Rabbi James Ponet

Rabbi James Ponet is the Howard M. Holtzmann Jewish Chaplain at Yale, where he has served as a religious leader since 1981. He earned his undergraduate degree from Yale in Religious studies and his masters and doctoral degrees from Hebrew Union College, where he was ordained in 1973. Rabbi Ponet lived in Israel from 1974-1981, studying jewish thought at Hebrew University in Jerusalem and serving as a Fellow and teacher at both the Shalom Hartman Institute and the Pardes Institute. He returned from Israel in 1981 to become Yale’s Jewish Chaplain, a position he has held ever since.

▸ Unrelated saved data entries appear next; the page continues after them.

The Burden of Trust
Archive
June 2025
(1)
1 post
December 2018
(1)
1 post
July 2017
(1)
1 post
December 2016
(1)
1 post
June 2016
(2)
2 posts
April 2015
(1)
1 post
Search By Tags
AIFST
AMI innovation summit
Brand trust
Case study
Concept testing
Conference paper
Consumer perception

Jim Ponet was honored with an all-day celebration at the Joseph Slifka Center for Jewish Life on March 2 of 2007 commemorating his 25th anniversary as Yale’s Jewish Chaplain. Peter Salovey, dean of Yale College introduced the daylong “Festival of Thought.” One talk by Anthony Kronman, the Sterling Professor of Law and former dean of Yale Law School concerned “Gratitude and Anti-Semitism” Robert Burt, the Alexander M. Bickel Professor of Law at Yale Law school spoke on “Job, Jim and Me.”

Jim is a visiting lecturer at Yale Law School where he teaches a course on Job and Injustice. He also teaches a college seminar (not for credit) in Timothy Dwight on “The Family in the Jewish Tradition” with Dr. Ruth Westheimer.